Estimates of the biomass density for many of the world's forests have been made. For example, under the International Biological Program (IBP) biomass density estimates were made for many intensive study sites covering most of the major forest regions of the world (summarized in Reichle et al. 1981). A detailed summary of biomass density studies in tropical forests, from lowland to montane and from wet to very dry zones, was made by Brown and Lugo (1982). A later study by Olson et al. (1983) produced a global map of the biomass density of all ecosystem types, including disturbed and undisturbed forests, at a 0.50 x 0.50 grid-scale of resolution.
All of the above summaries of biomass density were based on ecological studies creating several problems with their use for global-scale analyses. Ecological studies are generally designed to characterize local forest structure and the study sites are usually not truly randomly located nor represent the population of interest (Brown and Lugo 1992). These types of studies are suitable for studying local forests but not for making inferences about larger populations (Brown et al. 1989). Furthermore, the total area covered by these studies is a very small fraction of the total forest area (e.g., less than 0.00001% for tropical forests; Brown and Lugo 1984).

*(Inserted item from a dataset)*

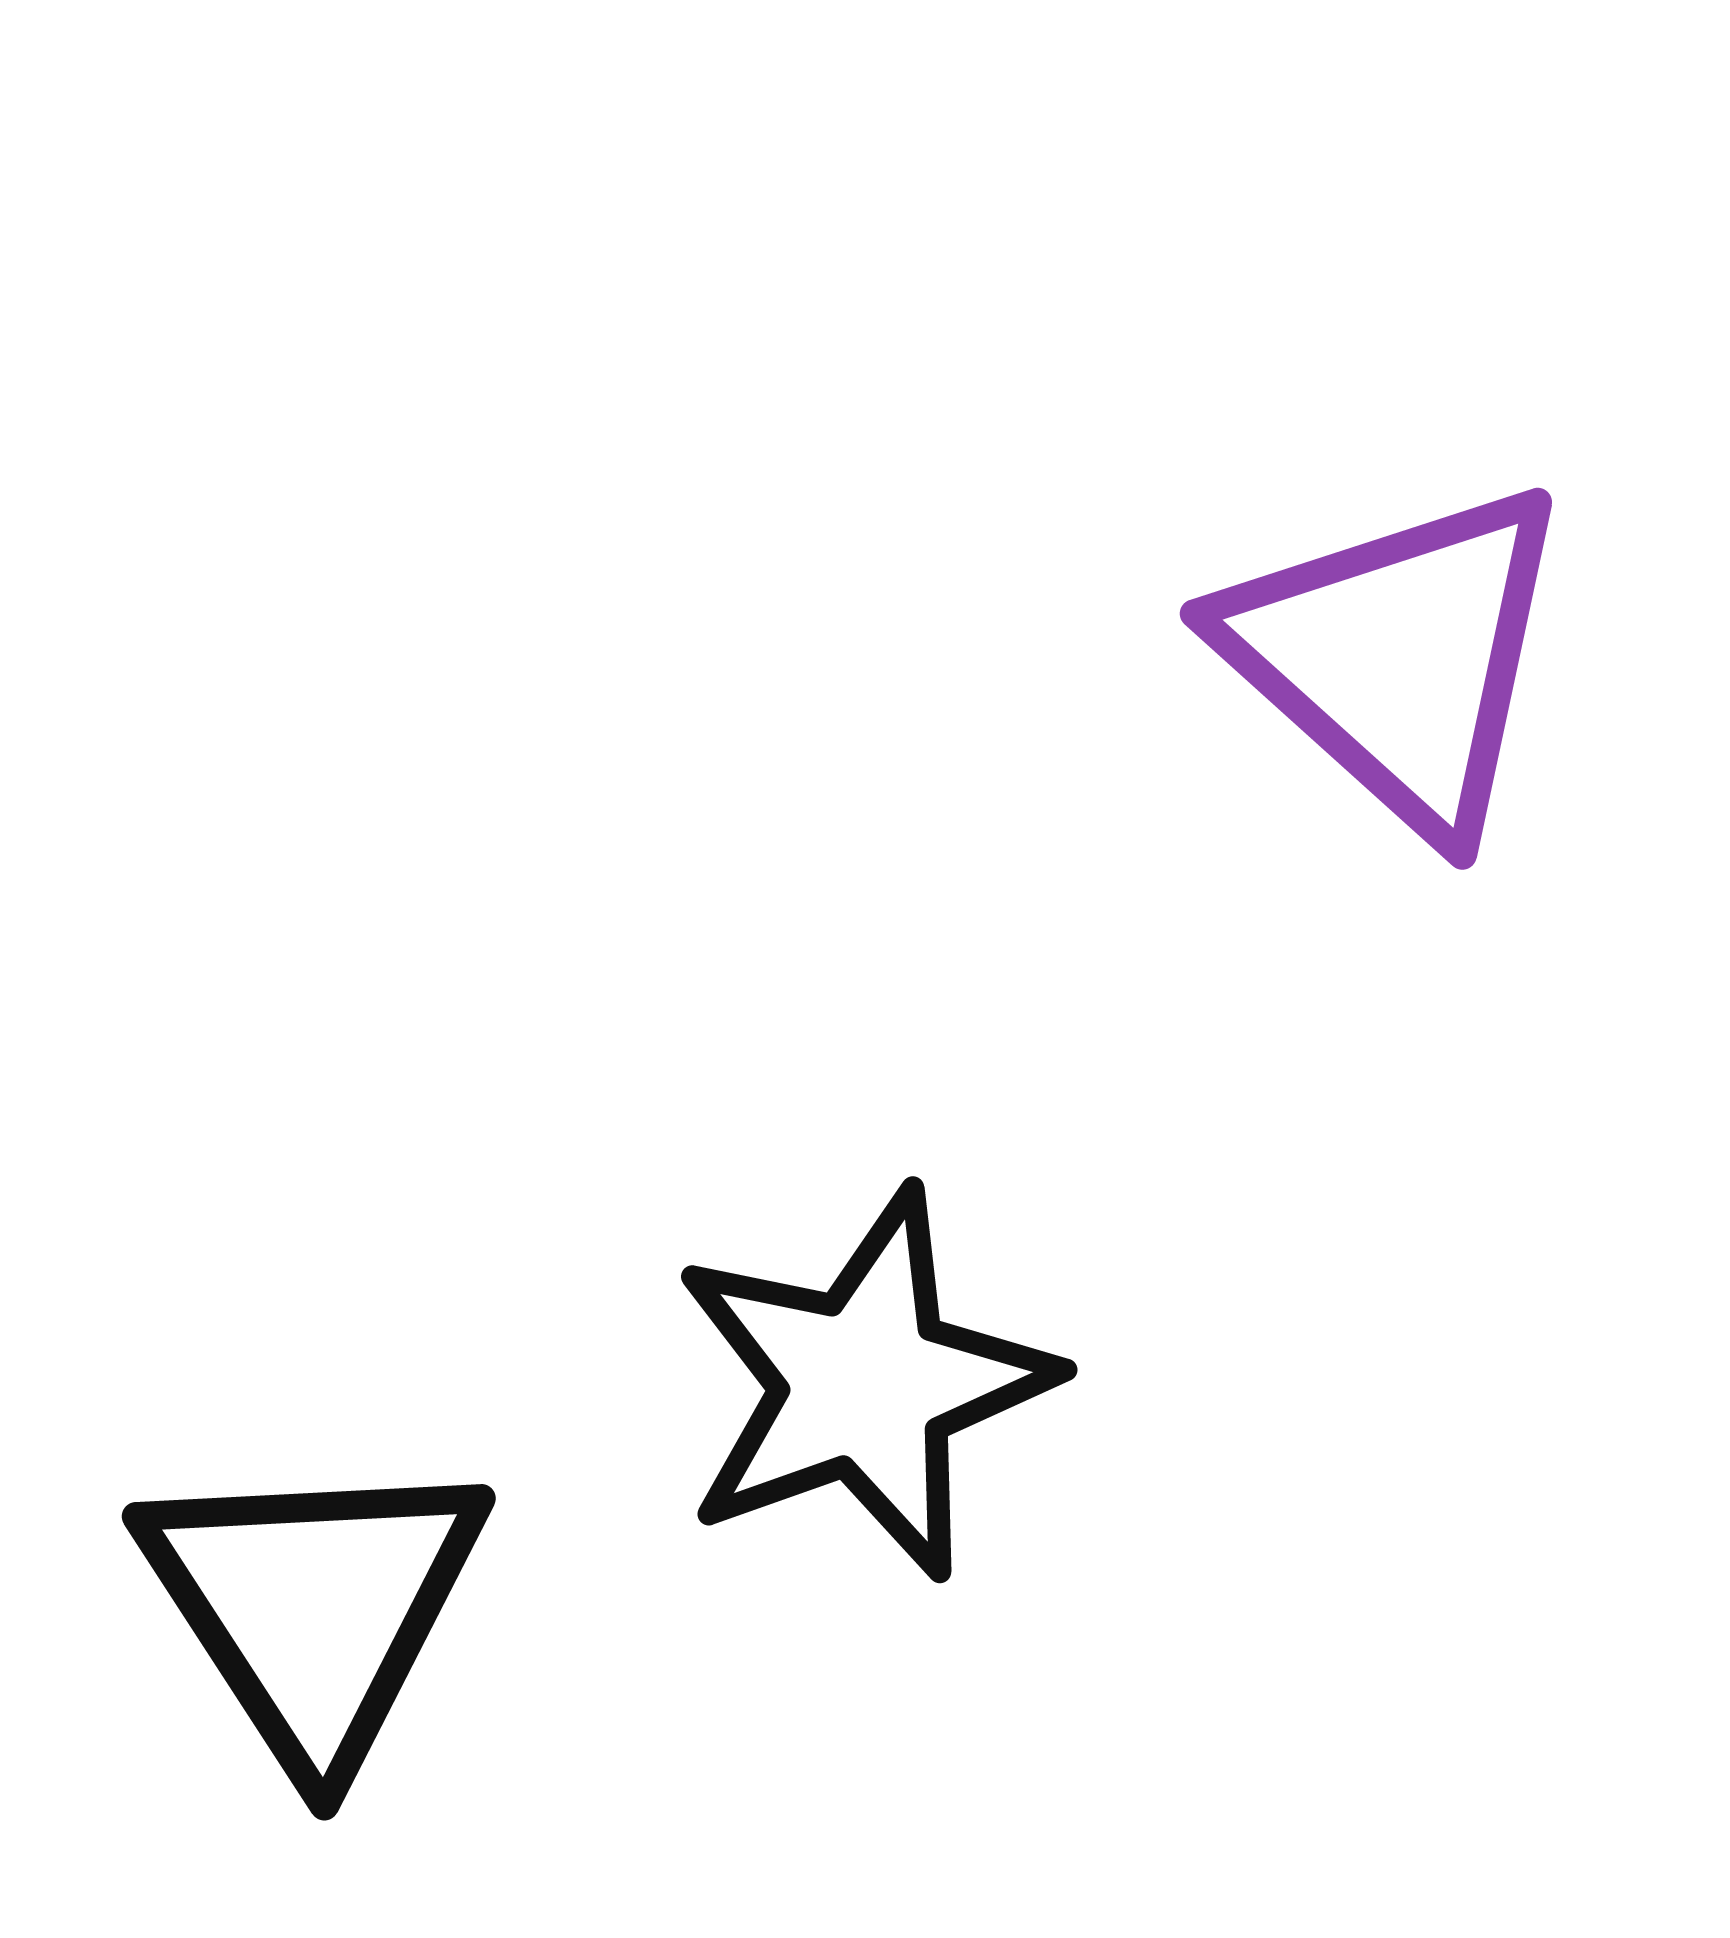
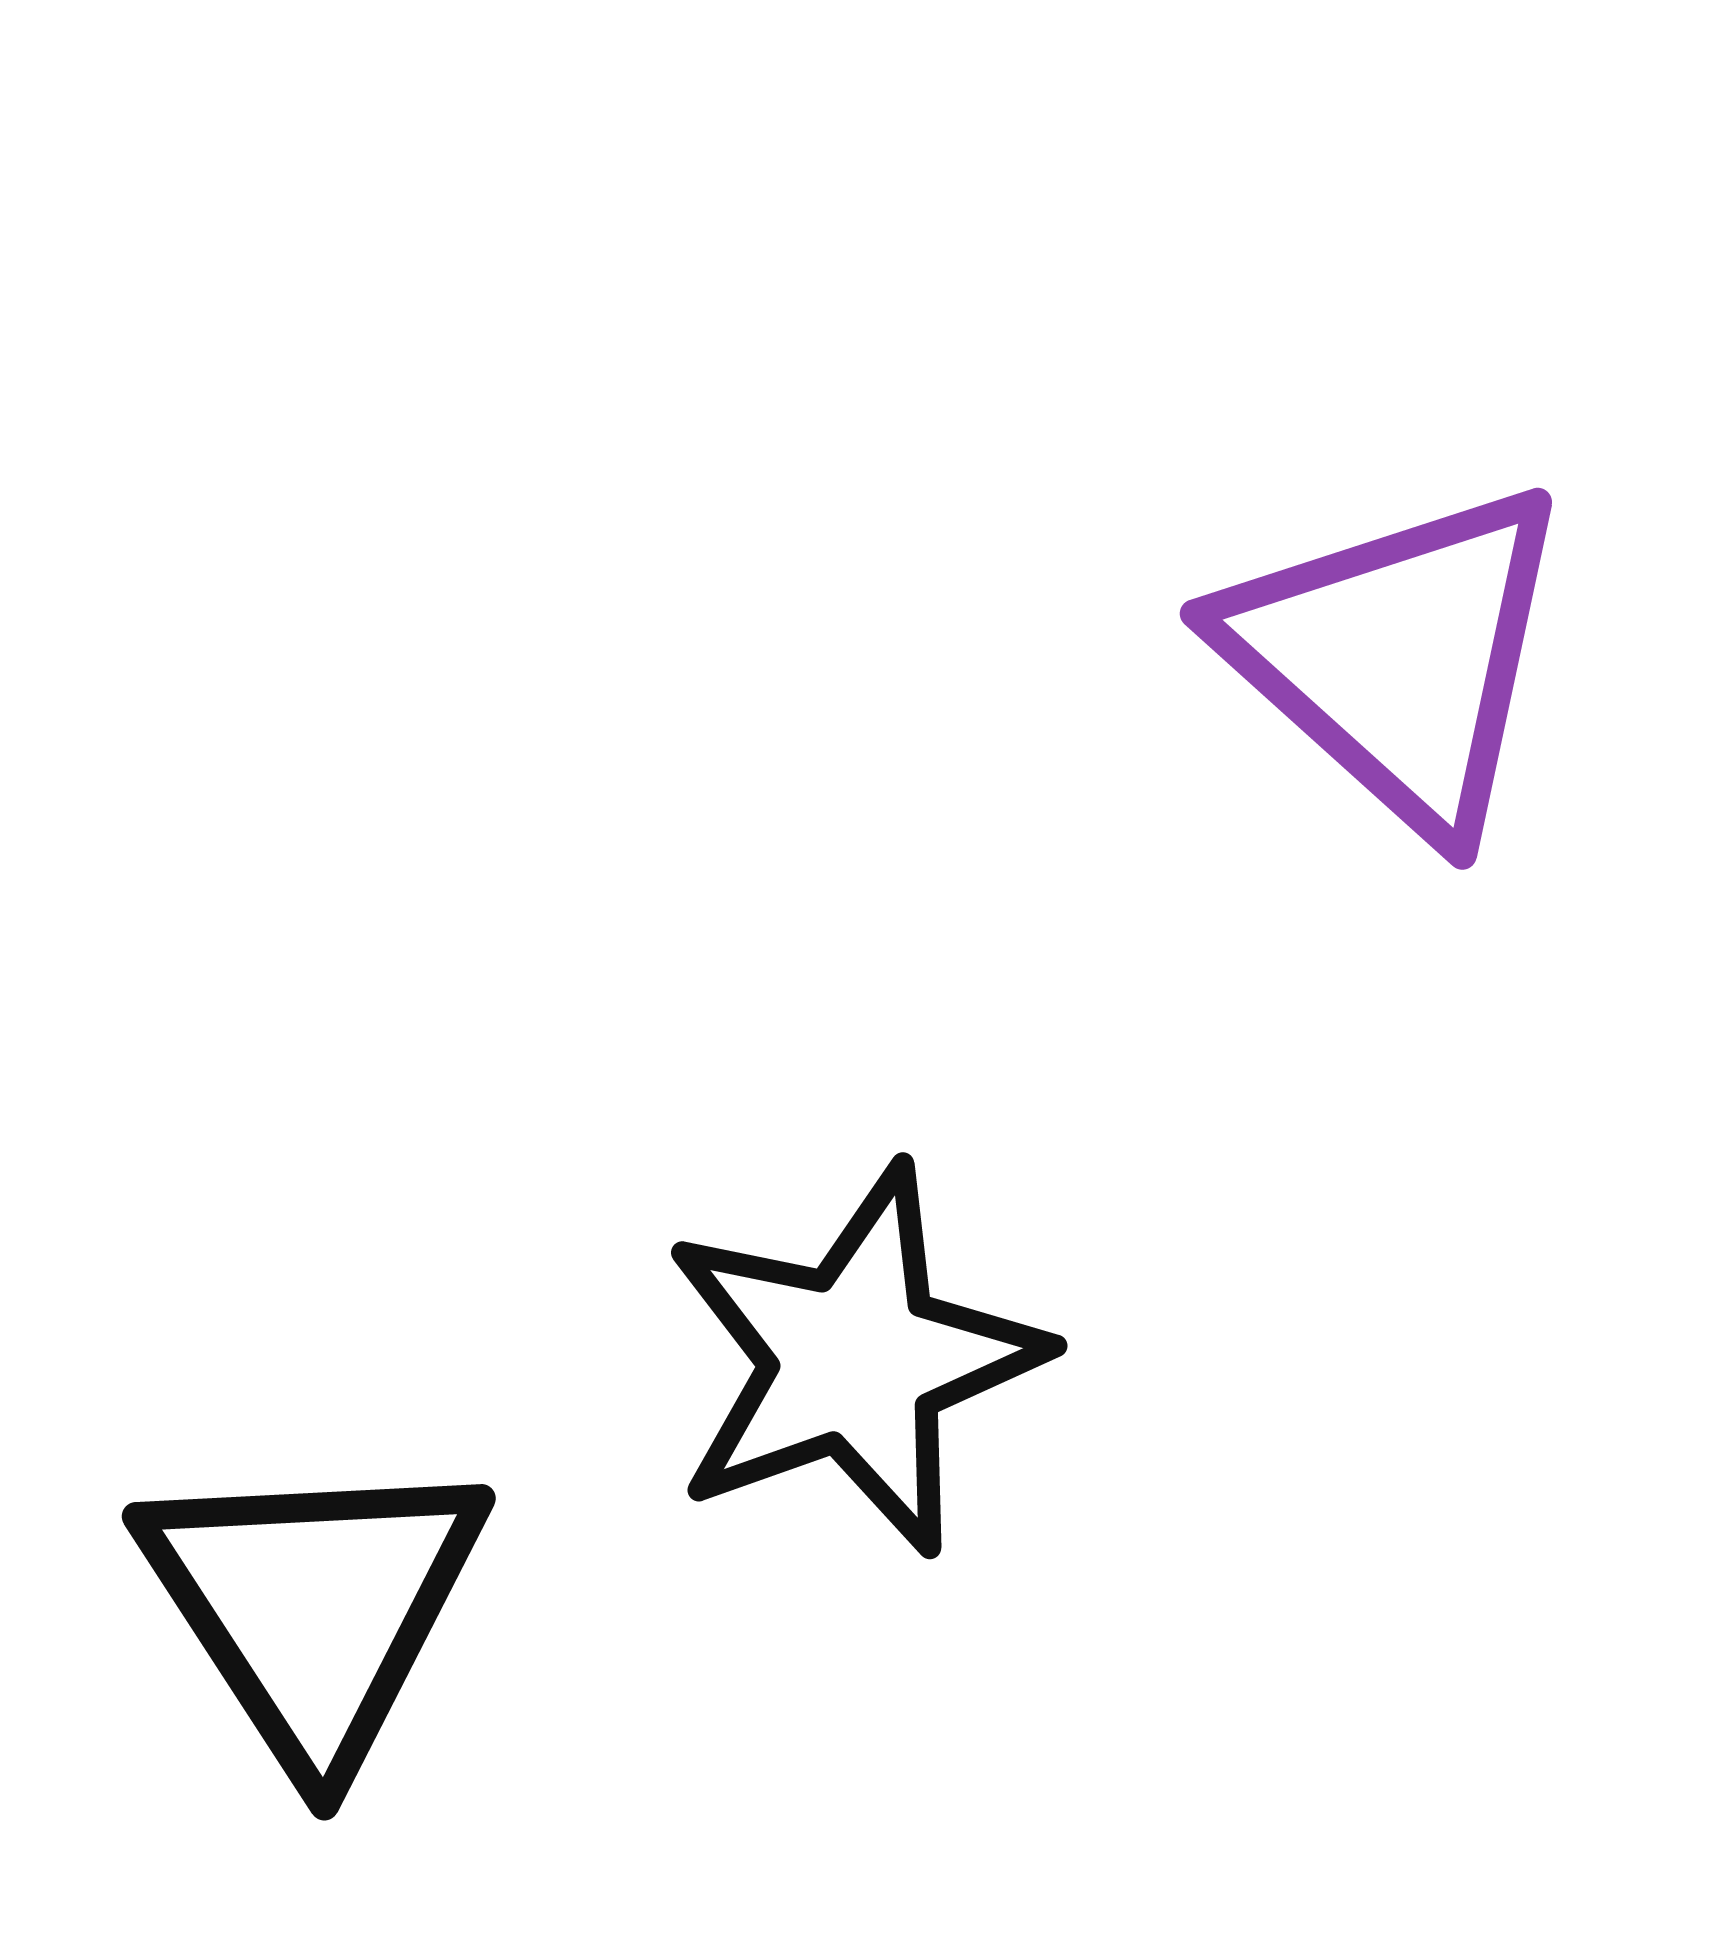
black star: moved 10 px left, 24 px up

A further problem with using biomass data from ecological studies for national to global analyses is the inherent bias of ecologists to adjust placement of plots based on the notion of what a mature forest should look like, i.e., one with many large diameter trees (Brown and Lugo 1992). The effect of adjusting plot placement to include large diameter trees is to overestimate biomass density of the forests because biomass per tree increases geometrically with increasing diameter. The result of this bias is to yield high biomass density estimates for forests (Brown et al. 1989). Thus data from ecological studies must be used with caution as they may not represent the biomass density of the forest over large areas.

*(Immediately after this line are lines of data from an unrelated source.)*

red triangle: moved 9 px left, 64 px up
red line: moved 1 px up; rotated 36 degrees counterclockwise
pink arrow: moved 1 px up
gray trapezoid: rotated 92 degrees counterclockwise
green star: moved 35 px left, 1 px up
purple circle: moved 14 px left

Biomass density estimates for tropical forests have been made by the FAO (1993) based on the FAO FORIS (Forest Resources Information System), a computerized data base. Biomass estimates were computed from estimates of volume over bark (VOB, inventoried volume to a minimum tree diameter of 10 cm) often measured in forest inventories. On the positive side, VOB data from forest inventories are based on a large number of plots, generally collected from large sample areas using a planned sampling design from the population of interest. On the negative side, very few national or subnational inventories that report VOB have been done in the tropics. The compilation of the VOB data base by the FAO required much educated guesswork to produce estimates on a tropic-wide basis. This approach is, therefore, of unknown reliability and any errors in VOB estimates were compounded during the conversion of these data to biomass density values. Clearly, new efforts to estimate biomass density more directly from forest inventory data will provide more reliable data for national to global assessments of the quantity of forest resources.